Six façons de finir plus près de l'objectif
Vous résolvez les plateaux mais vous finissez quatre ou cinq coups au-dessus. Voilà les raisons habituelles.
1. Regardez l'objectif avant de toucher quoi que ce soit
Comptez les tuiles de votre chevalet, puis regardez l'objectif. L'écart vous dit quelle part de la table vous êtes censé réarranger.
- Objectif = votre chevalet. Vous n'êtes pas censé bouger ce qui est déjà posé. Chaque tuile que vous tenez va directement sur une rangée telle quelle. Si vous vous surprenez à casser une série, revenez en arrière.
- Objectif à un ou deux de plus. Un petit changement. En général une seule série coupée en deux, ou une tuile empruntée à un groupe de quatre.
- Objectif à quatre de plus ou davantage. Quelque chose de sérieux doit être reconstruit. Arrêtez de chercher la petite astuce et cherchez la rangée qui doit être démontée.
2. Commencez par la tuile qui n'a nulle part où aller
La plupart des plateaux en ont une. Trouvez-la en premier, c'est elle qui décide de tout le reste.

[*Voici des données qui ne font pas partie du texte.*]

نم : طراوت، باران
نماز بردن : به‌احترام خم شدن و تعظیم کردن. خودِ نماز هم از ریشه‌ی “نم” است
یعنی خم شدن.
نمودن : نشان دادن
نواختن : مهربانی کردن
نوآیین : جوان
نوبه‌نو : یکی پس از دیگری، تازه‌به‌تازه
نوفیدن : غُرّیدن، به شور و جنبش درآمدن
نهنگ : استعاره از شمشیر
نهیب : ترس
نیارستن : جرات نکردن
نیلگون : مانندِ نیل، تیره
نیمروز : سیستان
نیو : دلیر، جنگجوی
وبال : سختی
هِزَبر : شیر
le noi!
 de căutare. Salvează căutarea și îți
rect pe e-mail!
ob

Les tuiles faciles rentreront toujours plus tard, quoi que vous fassiez. La difficile, non, et c'est elle qui vous dit quelle rangée doit changer de forme. Réglez-la d'abord et le reste se met en place presque tout seul.
3. Ne posez pas une tuile juste parce qu'elle rentre
C'est là que partent la plupart de vos coups en trop. Vous posez une tuile parce qu'il y a de la place, puis trois coups plus tard vous avez besoin que cette rangée ait une autre forme, donc vous la redéplacez. Une tuile, deux coups, dont un gaspillé.
Avant de poser quelque chose, demandez-vous si vous savez vraiment que ça reste là. « Ça rentre et ça ira sans doute », c'est un pari. Et ce sont vos paris que vous payez.
Les tuiles qui se collent au bout d'une série sont les pires. Elles rentrent toujours. C'est bien le problème.
4. Les longues séries sont votre réserve de pièces
Une série doit garder trois tuiles. Tout ce qui dépasse est à prendre, mais seulement par les bouts.
Le milieu ne sort pas. Arrachez le 5 d'une série et vous laissez un moignon de deux tuiles, et deux tuiles ne font pas une rangée :
Donc en découvrant un plateau, repérez les séries longues. Ce sont elles qui ont quelque chose à donner. Une table faite de séries de trois a l'air inoffensive et se révèle rigide.
5. Un groupe de quatre a exactement une tuile en trop
Peu importe laquelle, un groupe n'a pas d'ordre. Ça fait des groupes de quatre la chose la plus souple de la table, et la plus disputée. Dépensez-en un sur la première tuile qui le demande et vous en aurez peut-être besoin deux coups plus tard pour celle qui en avait vraiment besoin.
Un groupe de trois n'a rien à donner. Prenez-en une et il n'existe plus.
6. Recommencer est une remise à zéro, pas un nouveau tirage
Recommencer remet le plateau dans son état de départ et votre compteur de coups à zéro. C'est fait pour quand un plateau vous a montré quelque chose et que vous voulez jouer la ligne que vous avez trouvée.
Ce n'est pas gratuit pour autant. Vos recommencements sont comptés et apparaissent sur le résultat que vous partagez, et dans l'application mobile, recommencer en cours de plateau déclenche d'abord une publicité. À utiliser une fois le plateau compris, pas pour chercher un départ plus facile.